Saya sering harus duduk dengan hanya “setengah pantat” yang menyentuh kursi angkot, karena tidak bisa lagi untuk dimasukkan. Beberapa kali juga saya lihat seorang dengan tubuh yang kecil duduk begitu rapat dengan orang tinggi besar yang duduk disampingnya. Kepala “sekecil” ini sudah berada di ketek “sibesar” yang kelihatan mulai berkeringat karena kepanasan satu jam setengah duduk di angkot tersebut. Hmm, luar biasa perjuangan para penumpang setia angkot ini, dalam hati saya bergumam.

Selain hal di atas, kebiasaan penumpang angkot lainya yang sering saya amati adalah kebiasaan tidur selama di angkot, waktu perjalanan di angkot sama dengan waktu untuk tidur enak. Memang, sebagian besar penumpang angkot akan tidur sepanjang perjalanan, termasuk saya.
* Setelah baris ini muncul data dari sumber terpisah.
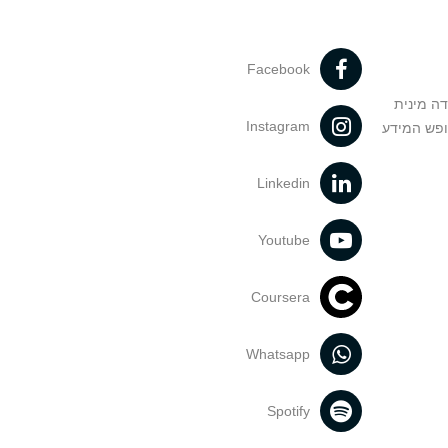
Facebook
דה מינית
Instagram
ופש המידע
Linkedin
Youtube
Coursera
Whatsapp
Spotify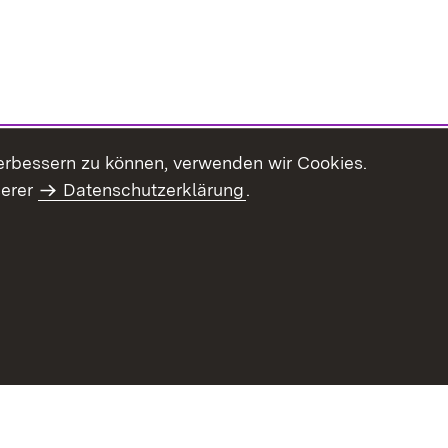
erbessern zu können, verwenden wir Cookies.
serer
Datenschutzerklärung
.
Inhaltsübersicht
Impressum
Datenschu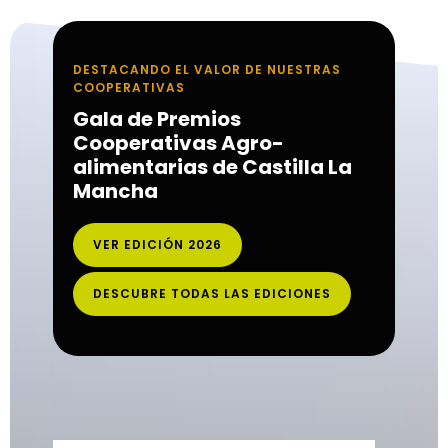
DESTACANDO EL VALOR DE NUESTRAS
COOPERATIVAS
Gala de Premios
Cooperativas Agro-
alimentarias de Castilla La
Mancha
VER EDICIÓN 2026
DESCUBRE TODAS LAS EDICIONES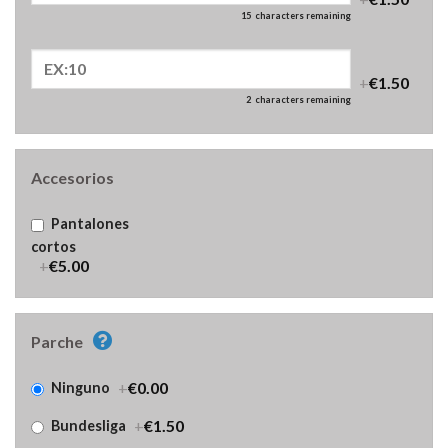
15
characters remaining
+
€1.50
2
characters remaining
Accesorios
Pantalones
cortos
+
€5.00
Parche
+
€0.00
Ninguno
+
€1.50
Bundesliga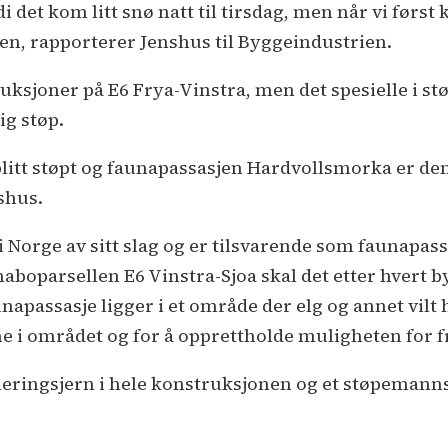
di det kom litt snø natt til tirsdag, men når vi først
rgen, rapporterer Jenshus til Byggeindustrien.
uksjoner på E6 Frya-Vinstra, men det spesielle i st
ig støp.
litt støpt og faunapassasjen Hardvollsmorka er den 
shus.
i Norge av sitt slag og er tilsvarende som faunapa
aboparsellen E6 Vinstra-Sjoa skal det etter hvert b
apassasje ligger i et område der elg og annet vilt 
e i området og for å opprettholde muligheten for fri
rmeringsjern i hele konstruksjonen og et støpemann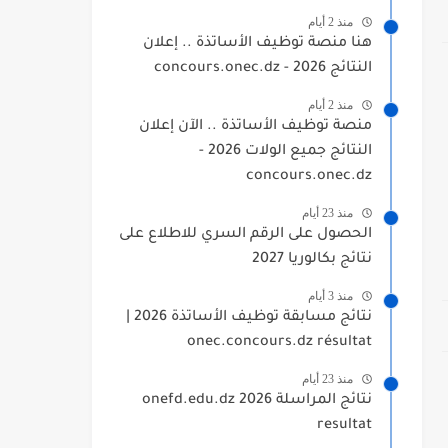
منذ 2 أيام
هنا منصة توظيف الأساتذة .. إعلان
النتائج 2026 - concours.onec.dz
منذ 2 أيام
منصة توظيف الأساتذة .. الآن إعلان
النتائج جميع الولات 2026 -
concours.onec.dz
منذ 23 أيام
الحصول على الرقم السري للاطلاع على
نتائج بكالوريا 2027
منذ 3 أيام
نتائج مسابقة توظيف الأساتذة 2026 |
onec.concours.dz résultat
منذ 23 أيام
نتائج المراسلة 2026 onefd.edu.dz
resultat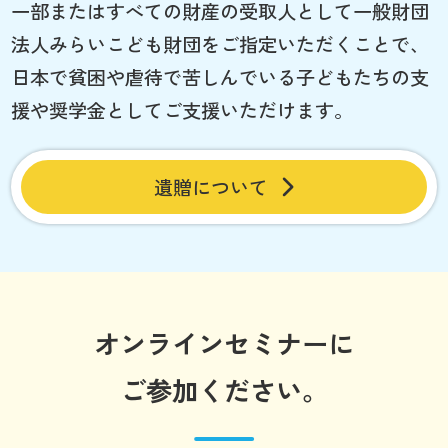
一部またはすべての財産の受取人として一般財団
法人みらいこども財団をご指定いただくことで、
日本で貧困や虐待で苦しんでいる子どもたちの支
援や奨学金としてご支援いただけます。
遺贈について
オンラインセミナーに
ご参加ください。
Pernah suatu ketika, seorang bapak-bapak tidur dengan sangat pulas, saking pulasnya beliau tidak sadar bahwa ilernya sudah merajalela ke celananya dan mengalir ke lantai angkot. Saya hanya memperhatikan dengan berusaha menahan ledakan tawa. Saya juga berpikir, barangkali pada saat saya tidur, saya juga pernah seperti itu kali ya ha.ha.ha.